IoT Analytics Across Edge and Cloud Platforms
Internet of Things (IoT) is seeing the rapid deployment of sensing, control and communication infrastructure across various application domains. These range from utility infrastructure such as smart power and transport, to consumer devices like Fitbit and Nest. This growing ability to observe and control devices in real-time to efficiently manage public or lifestyle services is motivating the need for responsive analytics, the software platforms to coordinate them, and the computing resources to execute them. While device and communication technologies were at the vanguard of IoT, the next wave of IoT innovation will be driven by data analytics and computing. To this end, distributed analytics platforms that can utilize heterogeneous computing resources, at the edge and in the Cloud, are starting to be essential.
Contemporary IoT software architectures are typically Cloud-centric or Device-centric (see Figure 1). In the former, data from a sensor is streamed to a Cloud data center, where analytics and decision making happen using current and historic data from this and other sensors, and the control signals transmitted back to the actuators at the edge. This forms the predominant interaction model at present. In a device-centric model, proprietary logic present within the device operates on the sensed observations and makes local decisions, with the firmware updated occasionally. Examples of this include stand-alone consumer devices. However, both of these are narrow architectural views.
Edge Devices as First-class Computing Platforms
An emerging model of distributed analytics is one that spans devices at the edge of the network and Cloud resources seamlessly, leveraging the relative merits of each. There are several motivations for this.

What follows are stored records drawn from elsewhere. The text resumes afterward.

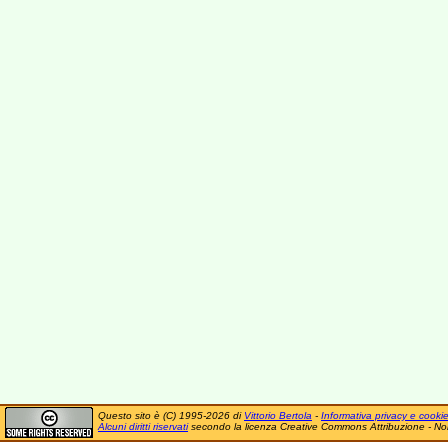
Questo sito è (C) 1995-2026 di
Vittorio Bertola
-
Informativa privacy e cooki
Alcuni diritti riservati
secondo la licenza Creative Commons Attribuzione - No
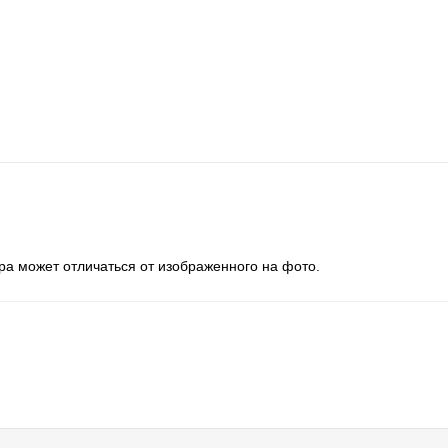
ра может отличаться от изображенного на фото.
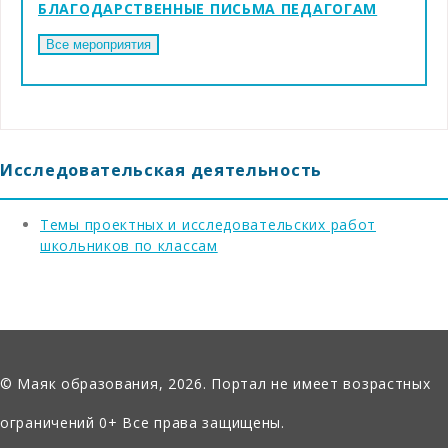
БЛАГОДАРСТВЕННЫЕ ПИСЬМА ПЕДАГОГАМ
Исследовательская деятельность
Темы проектных и исследовательских работ
школьников по классам
© Маяк образования, 2026. Портал не имеет возрастных
ограничений 0+ Все права защищены.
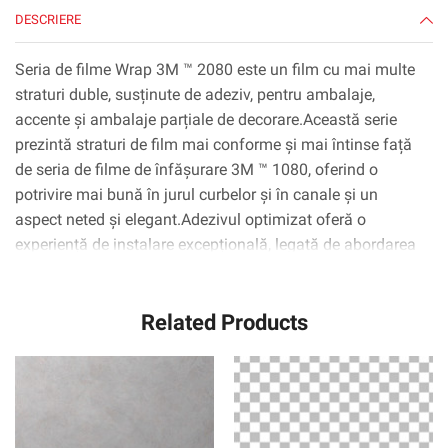
yd
DESCRIERE
Seria de filme Wrap 3M ™ 2080 este un film cu mai multe
straturi duble, susținute de adeziv, pentru ambalaje,
accente și ambalaje parțiale de decorare.Această serie
prezintă straturi de film mai conforme și mai întinse față
de seria de filme de înfășurare 3M ™ 1080, oferind o
potrivire mai bună în jurul curbelor și în canale și un
aspect neted și elegant.Adezivul optimizat oferă o
experiență de instalare excepțională, legată de abordarea
inițială redusă și poziționabilitate îmbunătățită.* 3M ™
Tehnologia ControlTac ™ minimizează zonele de contact
Related Products
inițiale pentru o repoziționare ușoară, iar 3M ™ Comply ™
Technology folosește cele mai recente canale non-vizibile
de lansare a aerului, care fac foarte ușor de netezită,
bule.flip și mai mult.Cu lățimi de rulare de până la 1524
mm, instalatorii pot aplica pe film pe aproape orice
secțiune a vehiculului fără cusături.Garanția oferă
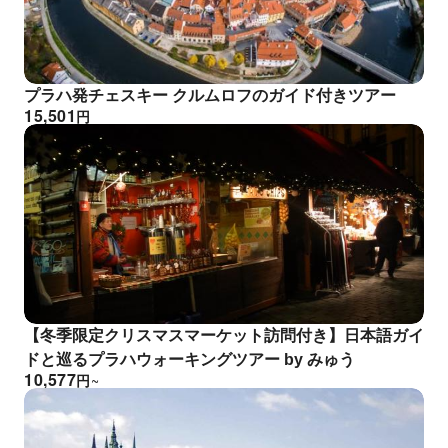
プラハ発チェスキー クルムロフのガイド付きツアー
15,501
円
【冬季限定クリスマスマーケット訪問付き】日本語ガイ
ドと巡るプラハウォーキングツアー by みゅう
10,577
円
~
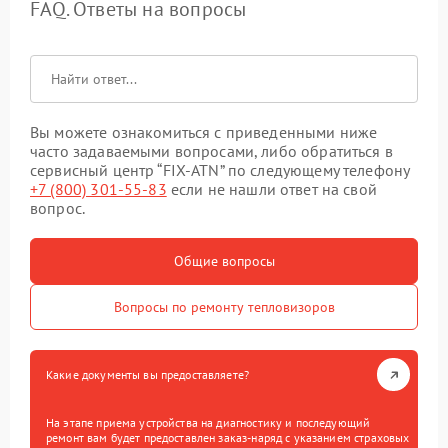
FAQ. Ответы на вопросы
Вы можете ознакомиться с приведенными ниже
часто задаваемыми вопросами, либо обратиться в
сервисный центр “FIX-ATN” по следующему телефону
+7 (800) 301-55-83
если не нашли ответ на свой
вопрос.
Общие вопросы
Вопросы по ремонту тепловизоров
Какие документы вы предоставляете?
На этапе приема устройства на диагностику и последующий
ремонт вам будет предоставлен заказ-наряд с указанием страховых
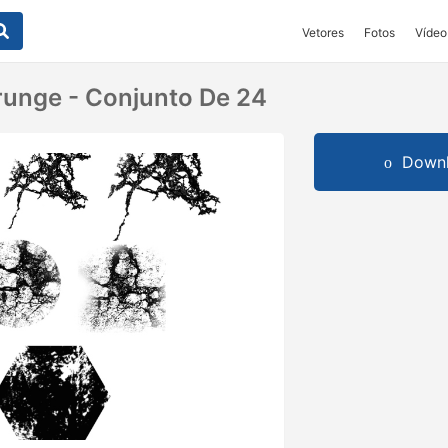
Vetores
Fotos
Vídeo
unge - Conjunto De 24
Downl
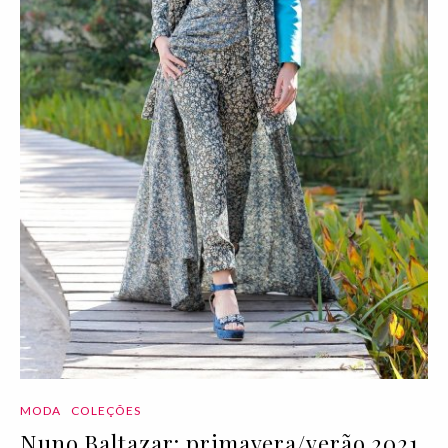
MODA
COLEÇÕES
Nuno Baltazar: primavera/verão 2021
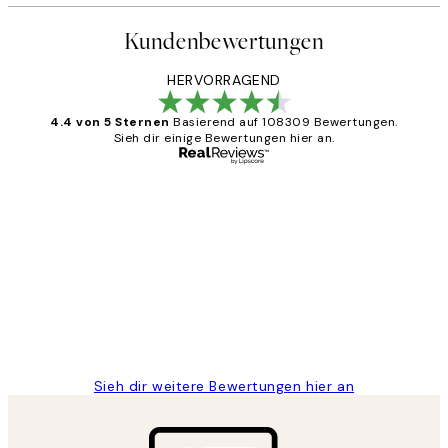
Kundenbewertungen
HERVORRAGEND
4.4 von 5 Sternen
Basierend auf 108309 Bewertungen.
Sieh dir einige Bewertungen hier an.
Verifizierter Käufer
Kundenbewertungen
Great
1 Jun
Maja S
Sieh dir weitere Bewertungen hier an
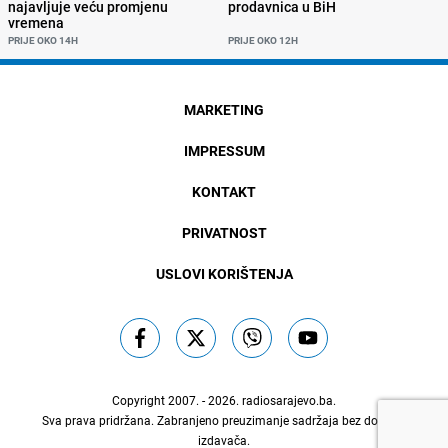
najavljuje veću promjenu
prodavnica u BiH
vremena
PRIJE OKO 14H
PRIJE OKO 12H
MARKETING
IMPRESSUM
KONTAKT
PRIVATNOST
USLOVI KORIŠTENJA
Copyright 2007. - 2026.
radiosarajevo.ba
.
Sva prava pridržana. Zabranjeno preuzimanje sadržaja bez dozvole
izdavača.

- Data sources and control sinks at the Edge. Most observation sources that drive the analytics lie at the edge of the network. These include physical sensors that measure the infrastructure, mobile devices for participatory sensing, and gateways devices that interact with local sensors and actuators. Similarly, the controls for managing the infrastructure are also at the edge. There are of course exceptions to this, such as social streams, historical data, and web service controls hosted in the Cloud.
- Network constraints between Edge and Cloud. Moving data from the edge to a remote data center incurs network latency of 100’s of milliseconds, which is unacceptable for interactive or mission-critical applications. Similarly, urban surveillance applications generate large data volumes that are bandwidth-prohibitive to completely move to the Cloud. The network connectivity may also be intermittent, causing a loss of functionality if the Cloud connectivity is lost.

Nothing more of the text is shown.